Basic genomic features
In silico genotyping revealed that E. coli strain CFSAN061771 belongs to ST1485, O83:H42 serogroup, and phylogroup F. The complete genome of E. coli strain CFSAN061771 comprises a chromosome of 4,908,204 bp with a G + C content of 50.6%. Further, two plasmids named pCFSAN061771_01 and pCFSAN061771_02 of 167,754 bp and 215,531 bp were detected, respectively. Plasmid replicons IncFIA, IncFIB (AP001918), and IncFIC (FII) were detected in pCFSAN061771_01, whereas IncHI2 and IncHI2A were detected in pCFSAN061771_02.
Closest relative genomes to E. coli CFSAN061771
As illustrated in Fig. 1, grapeTree was used to produce and visualize a minimum spanning tree (MST) based on comparing cgMLST allelic profiles. Escherichia coli CFSAN061771 was clustered with two unpublished strains, E. coli 119 (accession number: JABADS01) and E. coli 120 (accession numbers: JABADT01), isolated from ditch water in the Netherland, with only 32 allelic differences. Noteworthy, CFSAN061771 was also similar to two Chinese strains isolated from chicken, YH17143 (accession number: PTNO01) and YH17174 (accession number: PTMO01), with 39 and 43 allelic differences, respectively. The remaining two strains that were a part of the same grape are DF376 and M160133, that showed 44 and 90 allelic differences, respectively.

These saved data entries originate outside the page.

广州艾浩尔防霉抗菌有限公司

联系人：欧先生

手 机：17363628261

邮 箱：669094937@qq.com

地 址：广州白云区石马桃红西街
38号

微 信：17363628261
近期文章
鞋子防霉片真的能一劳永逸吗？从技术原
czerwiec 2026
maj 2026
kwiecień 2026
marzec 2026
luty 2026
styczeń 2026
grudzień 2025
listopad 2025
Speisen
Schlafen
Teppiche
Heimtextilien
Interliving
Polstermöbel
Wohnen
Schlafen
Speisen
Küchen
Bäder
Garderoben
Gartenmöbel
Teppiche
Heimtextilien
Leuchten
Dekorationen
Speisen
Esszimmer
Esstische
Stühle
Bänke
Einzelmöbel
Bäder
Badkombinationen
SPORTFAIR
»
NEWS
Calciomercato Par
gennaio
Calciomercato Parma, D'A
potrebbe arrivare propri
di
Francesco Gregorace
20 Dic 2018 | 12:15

Phylogeny of closest relatives of CFSAN061771 based on cgMLST. The closest relative strains were identified by a core genome MLST (cgMLST) allele threshold of 500 alleles. CFSAN061771 is the white circle highlighted in yellow and the individual isolates are marked with different colors. The numbers on the branches represent the allelic differences.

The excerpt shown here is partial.